[Supplied data]

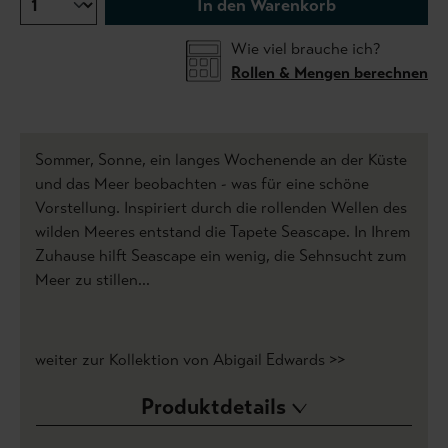
In den Warenkorb
Wie viel brauche ich?
Rollen & Mengen berechnen
Sommer, Sonne, ein langes Wochenende an der Küste
und das Meer beobachten - was für eine schöne
Vorstellung. Inspiriert durch die rollenden Wellen des
wilden Meeres entstand die Tapete Seascape. In Ihrem
Zuhause hilft Seascape ein wenig, die Sehnsucht zum
Meer zu stillen…
weiter zur Kollektion von Abigail Edwards >>
Produktdetails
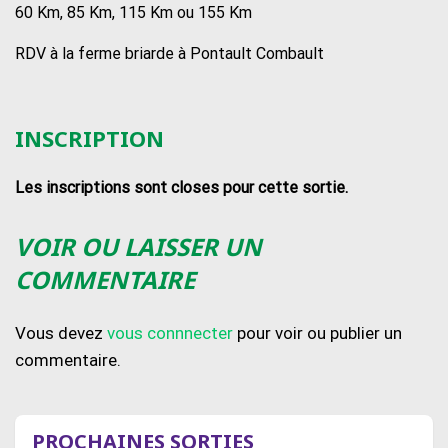
60 Km, 85 Km, 115 Km ou 155 Km
RDV à la ferme briarde à Pontault Combault
INSCRIPTION
Les inscriptions sont closes pour cette sortie.
VOIR OU LAISSER UN
COMMENTAIRE
Vous devez
vous connnecter
pour voir ou publier un
commentaire.
PROCHAINES SORTIES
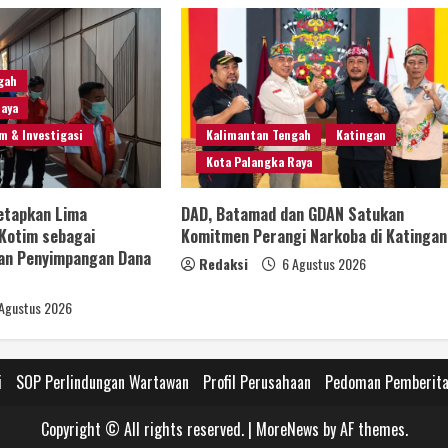
gah
Raya
m & Investigasi
Kalimantan Tengah
Katingan
Kota Palangka Raya
Tetapkan Lima
DAD, Batamad dan GDAN Satukan
Kotim sebagai
Komitmen Perangi Narkoba di Katingan
an Penyimpangan Dana
Redaksi
6 Agustus 2026
Agustus 2026
i
SOP Perlindungan Wartawan
Profil Perusahaan
Pedoman Pemberita
Copyright © All rights reserved.
|
MoreNews
by AF themes.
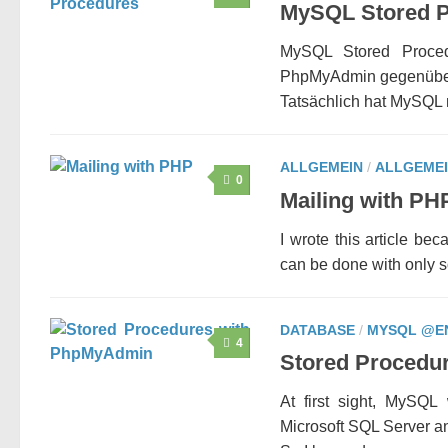
MySQL Stored 
MySQL Stored Proced
PhpMyAdmin gegenüber 
Tatsächlich hat MySQL 
ALLGEMEIN
/
ALLGEME
0
Mailing with PH
I wrote this article be
can be done with only s
DATABASE
/
MYSQL @E
4
Stored Procedu
At first sight, MySQ
Microsoft SQL Server an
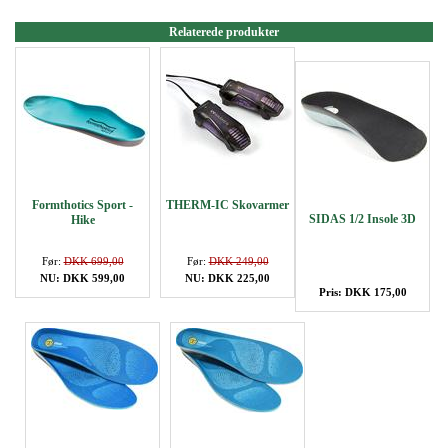
Relaterede produkter
Formthotics Sport -
THERM-IC Skovarmer
SIDAS 1/2 Insole 3D
Hike
Før:
DKK 699,00
Før:
DKK 249,00
NU: DKK 599,00
NU: DKK 225,00
Pris: DKK 175,00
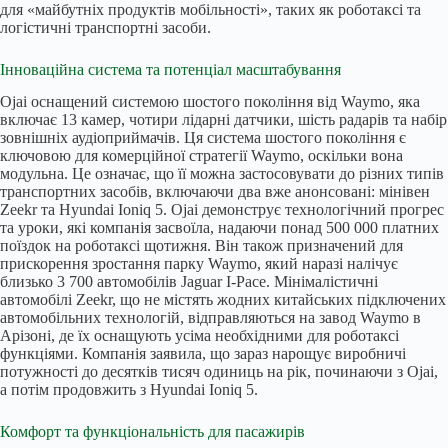
для «майбутніх продуктів мобільності», таких як роботаксі та
логістичні транспортні засоби.
Інноваційна система та потенціал масштабування
Ojai оснащений системою шостого покоління від Waymo, яка
включає 13 камер, чотири лідарні датчики, шість радарів та набір
зовнішніх аудіоприймачів. Ця система шостого покоління є
ключовою для комерційної стратегії Waymo, оскільки вона
модульна. Це означає, що її можна застосовувати до різних типів
транспортних засобів, включаючи два вже анонсовані: мінівен
Zeekr та Hyundai Ioniq 5. Ojai демонструє технологічний прогрес
та уроки, які компанія засвоїла, надаючи понад 500 000 платних
поїздок на роботаксі щотижня. Він також призначений для
прискорення зростання парку Waymo, який наразі налічує
близько 3 700 автомобілів Jaguar I-Pace. Мінімалістичні
автомобілі Zeekr, що не містять жодних китайських підключених
автомобільних технологій, відправляються на завод Waymo в
Арізоні, де їх оснащують усіма необхідними для роботаксі
функціями. Компанія заявила, що зараз нарощує виробничі
потужності до десятків тисяч одиниць на рік, починаючи з Ojai,
а потім продовжить з Hyundai Ioniq 5.
Комфорт та функціональність для пасажирів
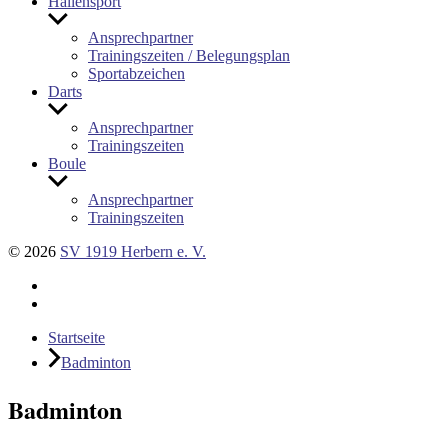
Hallensport
Untermenü
anzeigen
Ansprechpartner
Trainingszeiten / Belegungsplan
Sportabzeichen
Darts
Untermenü
anzeigen
Ansprechpartner
Trainingszeiten
Boule
Untermenü
anzeigen
Ansprechpartner
Trainingszeiten
© 2026
SV 1919 Herbern e. V.
Facebook
E-
Mail
Startseite
Badminton
Badminton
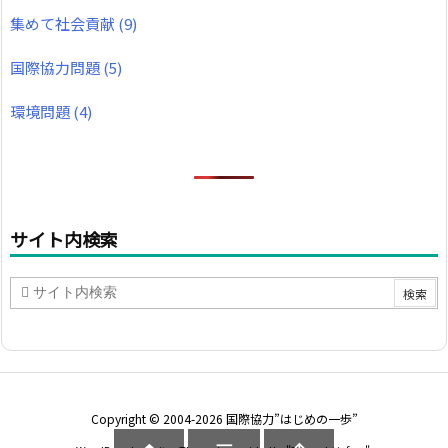
集めて社会貢献
(9)
国際協力問題
(5)
環境問題
(4)
サイト内検索
Copyright ©
2004
-2026
国際協力”はじめの一歩”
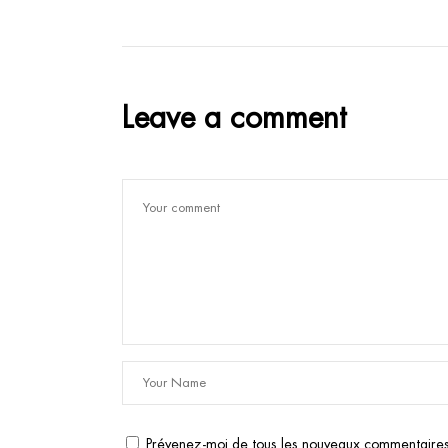
Leave a comment
Prévenez-moi de tous les nouveaux commentaires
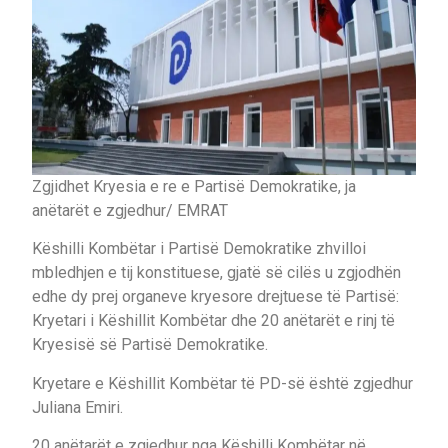
Zgjidhet Kryesia e re e Partisë Demokratike, ja
anëtarët e zgjedhur/ EMRAT
Këshilli Kombëtar i Partisë Demokratike zhvilloi
mbledhjen e tij konstituese, gjatë së cilës u zgjodhën
edhe dy prej organeve kryesore drejtuese të Partisë:
Kryetari i Këshillit Kombëtar dhe 20 anëtarët e rinj të
Kryesisë së Partisë Demokratike.
Kryetare e Këshillit Kombëtar të PD-së është zgjedhur
Juliana Emiri.
20 anëtarët e zgjedhur nga Këshilli Kombëtar në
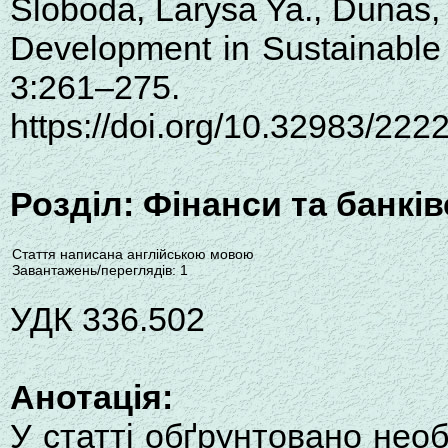
Sloboda, Larysa Ya., Dunas, 
Development in Sustainable
3:261–275.
https://doi.org/10.32983/22
Розділ: Фінанси та банкі
Стаття написана англійською мовою
Завантажень/переглядів: 1
УДК 336.502
Анотація:
У статті обґрунтовано необ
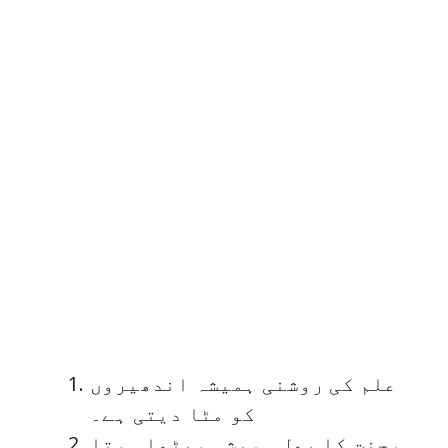
علم کی روشنی ہمیشہ اندھیروں
کو مٹا دیتی ہے۔
محنت کا پھل ہمیشہ میٹھا ہوتا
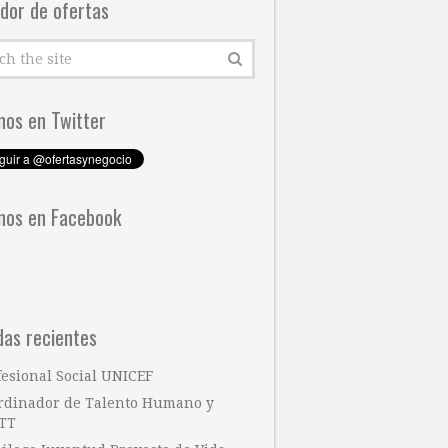
dor de ofertas
nos en Twitter
nos en Facebook
das recientes
fesional Social UNICEF
rdinador de Talento Humano y
TT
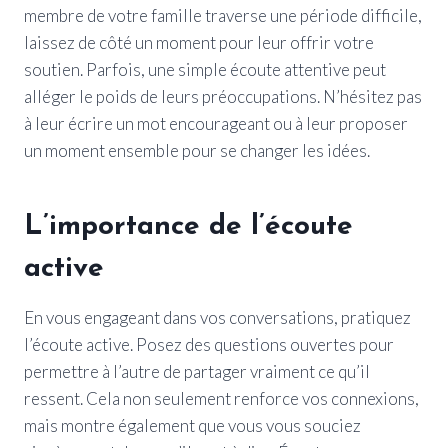
membre de votre famille traverse une période difficile,
laissez de côté un moment pour leur offrir votre
soutien. Parfois, une simple écoute attentive peut
alléger le poids de leurs préoccupations. N’hésitez pas
à leur écrire un mot encourageant ou à leur proposer
un moment ensemble pour se changer les idées.
L’importance de l’écoute
active
En vous engageant dans vos conversations, pratiquez
l’écoute active. Posez des questions ouvertes pour
permettre à l’autre de partager vraiment ce qu’il
ressent. Cela non seulement renforce vos connexions,
mais montre également que vous vous souciez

[/Supplied data]

### What the task requires
Copy exactly the material above from the line with "Relaterede produkter" to the line with "близько 3 700", ends included, and nothing else. Leave out any picture.

### Written response
Relaterede produkter
Formthotics Sport -
THERM-IC Skovarmer
SIDAS 1/2 Insole 3D
Hike
Før:
DKK 699,00
Før:
DKK 249,00
NU: DKK 599,00
NU: DKK 225,00
Pris: DKK 175,00
для «майбутніх продуктів мобільності», таких як роботаксі та
логістичні транспортні засоби.
Інноваційна система та потенціал масштабування
Ojai оснащений системою шостого покоління від Waymo, яка
включає 13 камер, чотири лідарні датчики, шість радарів та набір
зовнішніх аудіоприймачів. Ця система шостого покоління є
ключовою для комерційної стратегії Waymo, оскільки вона
модульна. Це означає, що її можна застосовувати до різних типів
транспортних засобів, включаючи два вже анонсовані: мінівен
Zeekr та Hyundai Ioniq 5. Ojai демонструє технологічний прогрес
та уроки, які компанія засвоїла, надаючи понад 500 000 платних
поїздок на роботаксі щотижня. Він також призначений для
прискорення зростання парку Waymo, який наразі налічує
близько 3 700 автомобілів Jaguar I-Pace. Мінімалістичні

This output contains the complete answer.